#### TRY IT:
What lines in the following entries hold the word "white"? Copy each one.

#### STUDY MATERIAL:

----------

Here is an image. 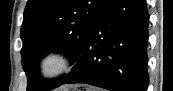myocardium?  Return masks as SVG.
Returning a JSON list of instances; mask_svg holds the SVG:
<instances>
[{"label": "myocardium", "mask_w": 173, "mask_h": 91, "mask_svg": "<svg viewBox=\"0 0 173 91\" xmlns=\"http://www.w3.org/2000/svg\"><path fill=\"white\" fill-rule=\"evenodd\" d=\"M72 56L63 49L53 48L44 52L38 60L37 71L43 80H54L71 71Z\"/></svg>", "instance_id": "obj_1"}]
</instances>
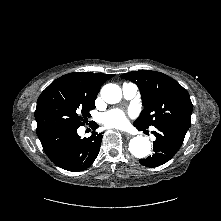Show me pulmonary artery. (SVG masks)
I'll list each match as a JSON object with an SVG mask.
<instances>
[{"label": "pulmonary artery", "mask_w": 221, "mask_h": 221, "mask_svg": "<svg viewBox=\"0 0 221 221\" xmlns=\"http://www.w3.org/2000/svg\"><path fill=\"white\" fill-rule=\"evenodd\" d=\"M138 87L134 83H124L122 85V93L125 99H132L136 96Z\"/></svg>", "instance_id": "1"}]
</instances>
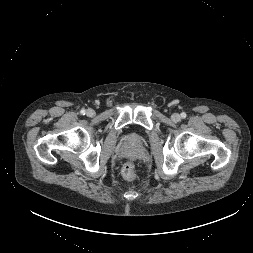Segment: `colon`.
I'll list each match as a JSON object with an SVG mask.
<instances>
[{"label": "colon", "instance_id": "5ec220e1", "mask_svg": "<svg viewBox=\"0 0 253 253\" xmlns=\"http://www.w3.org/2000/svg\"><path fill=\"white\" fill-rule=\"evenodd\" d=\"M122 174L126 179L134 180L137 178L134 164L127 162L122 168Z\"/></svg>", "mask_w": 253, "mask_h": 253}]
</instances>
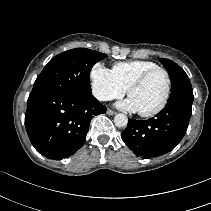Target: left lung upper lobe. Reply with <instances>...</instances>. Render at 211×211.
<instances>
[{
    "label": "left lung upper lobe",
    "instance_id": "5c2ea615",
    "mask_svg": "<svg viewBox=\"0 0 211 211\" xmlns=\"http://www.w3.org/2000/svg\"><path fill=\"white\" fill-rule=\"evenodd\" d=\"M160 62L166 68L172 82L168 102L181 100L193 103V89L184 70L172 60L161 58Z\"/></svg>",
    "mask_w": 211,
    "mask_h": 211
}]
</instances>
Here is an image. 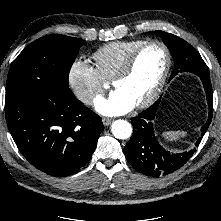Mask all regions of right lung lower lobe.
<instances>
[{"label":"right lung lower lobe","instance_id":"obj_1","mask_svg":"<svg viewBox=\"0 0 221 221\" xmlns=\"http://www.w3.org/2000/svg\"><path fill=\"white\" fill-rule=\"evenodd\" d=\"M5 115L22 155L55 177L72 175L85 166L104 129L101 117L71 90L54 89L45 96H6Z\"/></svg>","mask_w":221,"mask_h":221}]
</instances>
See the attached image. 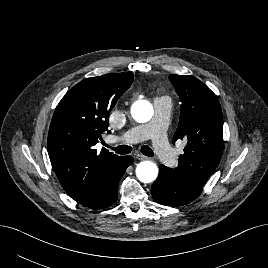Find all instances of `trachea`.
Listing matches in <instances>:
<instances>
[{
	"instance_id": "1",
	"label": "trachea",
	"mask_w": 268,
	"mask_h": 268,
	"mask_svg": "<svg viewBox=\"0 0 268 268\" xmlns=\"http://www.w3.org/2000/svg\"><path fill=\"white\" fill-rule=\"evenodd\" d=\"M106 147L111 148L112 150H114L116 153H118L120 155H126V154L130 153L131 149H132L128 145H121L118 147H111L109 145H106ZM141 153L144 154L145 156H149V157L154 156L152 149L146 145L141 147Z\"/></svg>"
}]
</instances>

----------

#### RESULT OF THIS EXERCISE:
[{"label": "myocardium", "mask_w": 173, "mask_h": 91, "mask_svg": "<svg viewBox=\"0 0 173 91\" xmlns=\"http://www.w3.org/2000/svg\"><path fill=\"white\" fill-rule=\"evenodd\" d=\"M72 56L63 49L53 48L44 52L38 60L37 71L43 80H54L71 71Z\"/></svg>", "instance_id": "obj_1"}]
[{"label": "pulmonary artery", "mask_w": 221, "mask_h": 221, "mask_svg": "<svg viewBox=\"0 0 221 221\" xmlns=\"http://www.w3.org/2000/svg\"><path fill=\"white\" fill-rule=\"evenodd\" d=\"M138 87L134 83H124L122 85V93L125 99H132L136 96Z\"/></svg>", "instance_id": "1"}]
[{"label": "colon", "instance_id": "5ec220e1", "mask_svg": "<svg viewBox=\"0 0 253 253\" xmlns=\"http://www.w3.org/2000/svg\"><path fill=\"white\" fill-rule=\"evenodd\" d=\"M122 174L126 179L134 180L137 178L134 164L127 162L122 168Z\"/></svg>", "mask_w": 253, "mask_h": 253}]
    "mask_svg": "<svg viewBox=\"0 0 211 211\" xmlns=\"http://www.w3.org/2000/svg\"><path fill=\"white\" fill-rule=\"evenodd\" d=\"M160 62L166 68L172 82L168 102L181 100L193 103V89L184 70L172 60L161 58Z\"/></svg>",
[{"label":"right lung lower lobe","instance_id":"obj_1","mask_svg":"<svg viewBox=\"0 0 221 221\" xmlns=\"http://www.w3.org/2000/svg\"><path fill=\"white\" fill-rule=\"evenodd\" d=\"M5 115L22 155L55 177L72 175L85 166L104 129L101 117L71 90L54 89L45 96H6Z\"/></svg>","mask_w":221,"mask_h":221}]
	"mask_svg": "<svg viewBox=\"0 0 268 268\" xmlns=\"http://www.w3.org/2000/svg\"><path fill=\"white\" fill-rule=\"evenodd\" d=\"M106 147L111 148L112 150H114L116 153H118L120 155H126V154L130 153L131 149H132L128 145H121L118 147H111L109 145H106ZM141 153L144 154L145 156H149V157L154 156L152 149L146 145L141 147Z\"/></svg>"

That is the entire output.